How can I show this?

Answer 1

Verify that for every $t\in[0,1]$ you have $$ \frac12 - \left|t-\frac12\right| \leq f(t) \leq \frac12 + \left|t-\frac12\right| . $$ The LHS and RHS are both continuous at $\frac12$ and have the same limit.

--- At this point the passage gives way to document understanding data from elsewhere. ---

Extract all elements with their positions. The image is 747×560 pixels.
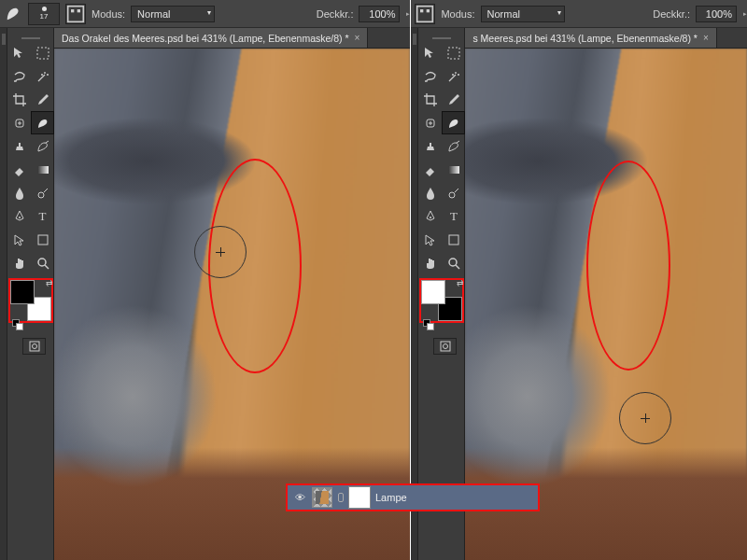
svg-rect-8 [38, 235, 48, 245]
history-brush-tool[interactable] [442, 134, 465, 158]
magic-wand-tool[interactable] [31, 64, 54, 88]
mode-label: Modus: [92, 8, 125, 20]
dodge-tool[interactable] [31, 181, 54, 204]
path-select-tool[interactable] [7, 228, 31, 251]
close-icon[interactable]: × [703, 33, 709, 43]
document-tab-title: Das Orakel des Meeres.psd bei 431% (Lamp… [62, 33, 349, 44]
svg-rect-2 [78, 9, 80, 12]
color-swatches[interactable]: ⇄ [10, 280, 51, 321]
eyedropper-tool[interactable] [442, 88, 465, 111]
swap-colors-icon[interactable]: ⇄ [46, 278, 53, 287]
opacity-input[interactable]: 100% [359, 6, 400, 22]
opacity-label: Deckkr.: [317, 8, 354, 20]
svg-rect-13 [420, 9, 423, 12]
brush-cursor [194, 226, 247, 278]
history-brush-tool[interactable] [31, 134, 54, 158]
eraser-tool[interactable] [7, 158, 31, 181]
brush-panel-toggle-icon[interactable] [415, 4, 435, 24]
chevron-down-icon[interactable]: ▸ [743, 10, 747, 18]
svg-rect-20 [449, 235, 458, 245]
close-icon[interactable]: × [355, 33, 360, 43]
healing-brush-tool[interactable] [418, 111, 442, 134]
eraser-tool[interactable] [418, 158, 442, 181]
blur-tool[interactable] [418, 181, 442, 204]
swap-colors-icon[interactable]: ⇄ [457, 278, 464, 287]
svg-rect-14 [427, 9, 430, 12]
gradient-tool[interactable] [31, 158, 54, 181]
layer-row[interactable]: 👁 Lampe [286, 483, 540, 511]
blend-mode-select[interactable]: Normal [481, 6, 565, 22]
tools-palette: T ⇄ [7, 28, 54, 355]
clone-stamp-tool[interactable] [7, 134, 31, 158]
opacity-label: Deckkr.: [653, 8, 690, 20]
crop-tool[interactable] [418, 88, 442, 111]
gradient-tool[interactable] [442, 158, 465, 181]
color-swatches[interactable]: ⇄ [421, 280, 462, 321]
brush-preset-picker[interactable]: 17 [28, 3, 60, 25]
lasso-tool[interactable] [7, 64, 31, 88]
foreground-swatch[interactable] [10, 280, 35, 304]
svg-rect-5 [37, 166, 49, 174]
magic-wand-tool[interactable] [442, 64, 465, 88]
shape-tool[interactable] [442, 228, 465, 251]
document-tabstrip: Das Orakel des Meeres.psd bei 431% (Lamp… [54, 28, 410, 49]
type-tool[interactable]: T [442, 204, 465, 228]
blend-mode-select[interactable]: Normal [131, 6, 215, 22]
foreground-swatch[interactable] [421, 280, 445, 304]
options-bar: Modus: Normal Deckkr.: 100% ▸ [411, 0, 747, 28]
brush-tool[interactable] [31, 111, 54, 134]
default-colors-icon[interactable] [423, 319, 434, 330]
eyedropper-tool[interactable] [31, 88, 54, 111]
svg-rect-22 [441, 342, 450, 351]
current-tool-icon[interactable] [4, 5, 22, 23]
brush-panel-toggle-icon[interactable] [65, 4, 86, 24]
svg-point-19 [430, 217, 431, 218]
layer-thumbnail[interactable] [312, 487, 332, 508]
healing-brush-tool[interactable] [7, 111, 31, 134]
zoom-tool[interactable] [31, 251, 54, 274]
svg-rect-12 [417, 6, 433, 21]
svg-rect-1 [71, 9, 74, 12]
layer-mask-thumbnail[interactable] [349, 487, 370, 508]
document-tabstrip: s Meeres.psd bei 431% (Lampe, Ebenenmask… [465, 28, 747, 49]
type-tool[interactable]: T [31, 204, 54, 228]
svg-point-21 [449, 259, 457, 266]
clone-stamp-tool[interactable] [418, 134, 442, 158]
marquee-tool[interactable] [31, 41, 54, 64]
shape-tool[interactable] [31, 228, 54, 251]
zoom-tool[interactable] [442, 251, 465, 274]
svg-rect-3 [37, 48, 49, 59]
move-tool[interactable] [418, 41, 442, 64]
link-icon[interactable] [338, 493, 344, 502]
hand-tool[interactable] [7, 251, 31, 274]
svg-rect-17 [448, 166, 459, 174]
svg-point-18 [449, 192, 455, 198]
quickmask-toggle[interactable] [433, 338, 457, 355]
chevron-down-icon[interactable]: ▸ [406, 10, 410, 18]
quickmask-toggle[interactable] [22, 338, 46, 355]
lasso-tool[interactable] [418, 64, 442, 88]
hand-tool[interactable] [418, 251, 442, 274]
path-select-tool[interactable] [418, 228, 442, 251]
panel-dock[interactable] [411, 28, 418, 560]
layer-name[interactable]: Lampe [375, 492, 407, 503]
svg-point-6 [38, 192, 44, 198]
panel-dock[interactable] [0, 28, 7, 560]
visibility-toggle-icon[interactable]: 👁 [293, 492, 306, 503]
svg-point-11 [32, 344, 36, 349]
brush-tool[interactable] [442, 111, 465, 134]
move-tool[interactable] [7, 41, 31, 64]
brush-size-label: 17 [40, 12, 49, 21]
opacity-input[interactable]: 100% [696, 6, 737, 22]
dodge-tool[interactable] [442, 181, 465, 204]
marquee-tool[interactable] [442, 41, 465, 64]
document-tab[interactable]: Das Orakel des Meeres.psd bei 431% (Lamp… [54, 28, 368, 48]
document-tab[interactable]: s Meeres.psd bei 431% (Lampe, Ebenenmask… [465, 28, 716, 48]
pen-tool[interactable] [7, 204, 31, 228]
crop-tool[interactable] [7, 88, 31, 111]
blur-tool[interactable] [7, 181, 31, 204]
default-colors-icon[interactable] [12, 319, 23, 330]
pen-tool[interactable] [418, 204, 442, 228]
svg-rect-15 [448, 48, 459, 59]
annotation-ellipse [586, 161, 670, 371]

Alternatively, from the given inequality you deduce also $$ \left|f(t)-\frac12\right| \leq \left|t-\frac12\right|, $$ which implies that $\lim_{t\to1/2} f(t)=1/2$.

Answer 2

Whatever $x \in [0,1]$ you take, we have $$\vert f(t)-f(1/2)\vert=\vert t-1/2\vert$$

So take $\delta =\varepsilon$ to conclude the desired result!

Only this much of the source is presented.